すぐれた文章があります。たとえば「一羽のカモメが風に乗り、両足を端正に折り畳み、松の防風林の上を滑空していった。雀の群れが不揃いに電線にとまり、音符を書き換えるみたいにその位置を絶えず変化させていた」(Book3 P.232)小説家は小説家の仕事を完璧にこなしています。
そしてエンディング。読者のだれもが望む形の愛の成就、美しいセックスシーンで物語は終わります。読者は本を閉じ、ため息をつき、空を見上げ、流れ行く雲に、しばし身を委ねることになります。
2、カルト教団
1Q84』はヒロイン青豆、ヒーロー天吾のラブストーリーです。1Q84年(いちきゅうはちよんねん)とは、現実の1984年からスリップして落下した、現実とそっくりの異次元の世界のことです。そこでの象徴は、奇妙、二つの月が見えることです。
1)小説の第1のテーマは、カルト教団の「さきがけ」です。教祖がいて信者がいて山梨に本部があって、1995年に地下鉄サリン事件を引き起こした、現実のカルト教団を想像させます。しかしカルト教団はあくまでも小説の舞台装置に留まっています。
2)小説の第2のテーマは、女性への男性の暴力です。セクハラ、DV(家庭内暴力)、レイプです。ヒロインの青豆は、教祖の理不尽なレイプを処罰するために、教祖を殺害します。青豆は、女性への暴力を処罰し被害女性を救済する、鉄の意志を持った老婦人に雇われていました。もちろん青豆は、カルト教団から追われる身になります。

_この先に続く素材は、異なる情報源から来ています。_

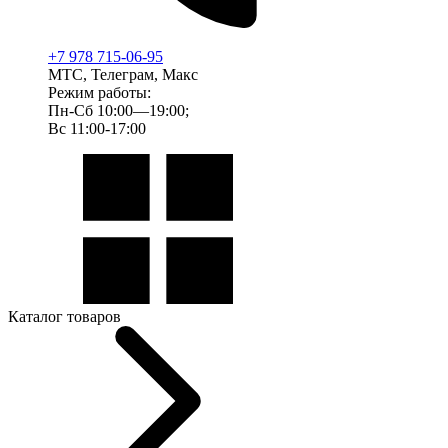
+7 978 715-06-95
МТС, Телеграм, Макс
Режим работы:
Пн-Сб 10:00—19:00;
Вс 11:00-17:00
Каталог товаров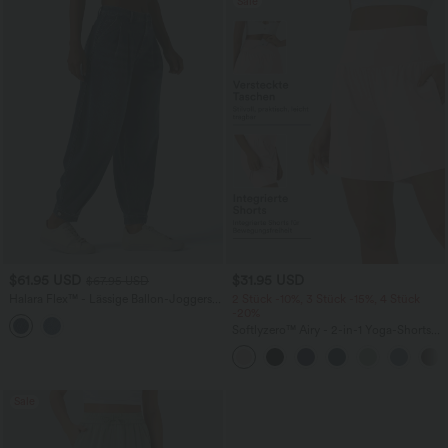
Sale
$61.95 USD
$31.95 USD
$67.95 USD
Halara Flex™ - Lässige Ballon-Joggers
2 Stück -10%, 3 Stück -15%, 4 Stück
aus Denim mit mittelhohem Bund und
-20%
mehreren Taschen
Softlyzero™ Airy - 2-in-1 Yoga-Shorts
mit superhohem Bund, mehreren
Taschen und InstantCool - 17,78 cm
Sale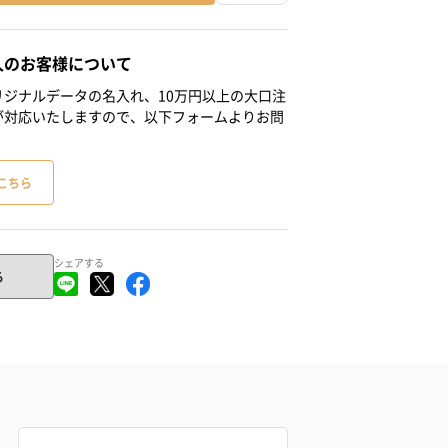
人のお客様について
ジナルデータの名入れ、10万円以上の大口注
が対応いたしますので、以下フォームよりお問
こちら
シェアする
る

3)小説の第3のテーマは、小説家です。天吾は小説家として、編集者との付き合い、ゴーストライター(代筆)をやり、予備校講師のアルバイトをし、生きています。天吾はカルト教団をテーマにした、少女の小説を書き直し、完成させベストセラーにします。そしてやはりカルト教団からその身を狙われるようになります。村上春樹自身の何らかの体験が生かされているに違いありません。

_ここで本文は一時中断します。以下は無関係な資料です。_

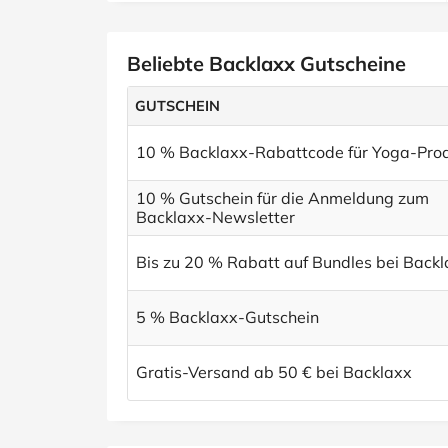
Beliebte Backlaxx Gutscheine
GUTSCHEIN
10 % Backlaxx-Rabattcode für Yoga-Pro
10 % Gutschein für die Anmeldung zum
Backlaxx-Newsletter
Bis zu 20 % Rabatt auf Bundles bei Back
5 % Backlaxx-Gutschein
Gratis-Versand ab 50 € bei Backlaxx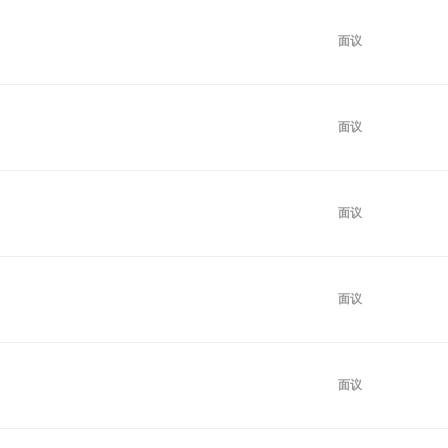
面议
面议
面议
面议
面议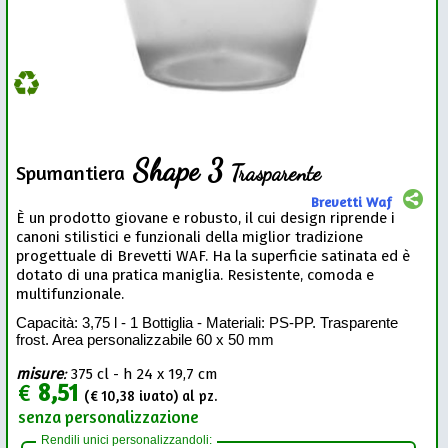
Shape 3
Trasparente
Spumantiera
Brevetti Waf
È un prodotto giovane e robusto, il cui design riprende i
canoni stilistici e funzionali della miglior tradizione
progettuale di Brevetti WAF. Ha la superficie satinata ed è
dotato di una pratica maniglia. Resistente, comoda e
multifunzionale.
Capacità: 3,75 l - 1 Bottiglia - Materiali: PS-PP. Trasparente
frost. Area personalizzabile 60 x 50 mm
misure
:
375 cl - h 24 x 19,7 cm
€
8,51
(€
10,38
ivato) al pz.
senza personalizzazione
Rendili unici personalizzandoli:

青豆と天吾は、カルト教団の追跡を受けながら、愛を成就させようとし、1Q84年から脱出することを企てます。
3、201Q
小説の夢から覚め、小説のテーマをつかみ出してみると、カルト教団も、レイプも、小説家も、近代社会のテーマであり、差し迫った「私」のテーマでないことがわかります。「神は教義を持たず、教典も持たず、規範も持たない。報酬もなければ処罰もない。何も与えず何も奪わない。昇るべき天国もなければ、落ちるべき地獄もない。・・・神はただそこにいる」(Book3 P.271)青豆の心を描いたこの数行以外、読者の「私」は安全なまま、『1Q84』は、キケンな小説ではなく、ステキな読み物です。
自分探しの旅の果てに、カルト教団は出現しました。なぜ自分探しが始まったか。日本が経済成長で近代化を成し遂げたからです。豊かになった日本での宗教は、「貧者のアヘン」ではなく「贅沢なアクセサリー」として登場しました。2010年のいま、東京には二つのタワーがそびえ立っています。それは現実ですが、日本没落の始まりの象徴として記憶されるようになるでしょう。近代化のチャンピオンとしての日本の時代は終わりました。カルト教団は私たちのテーマになり得ません。世界の中心は、東京・ニューヨークから万博の上海に変わります。私たちに必要なのは、没落の日本から脱出する、脱近代社会(情報社会)への構想力です。テーマはレトロな1984年ではなく近未来の2019年、時代を予言する小説家の創造力は、『201Q』へと向かわなくてはならないのです。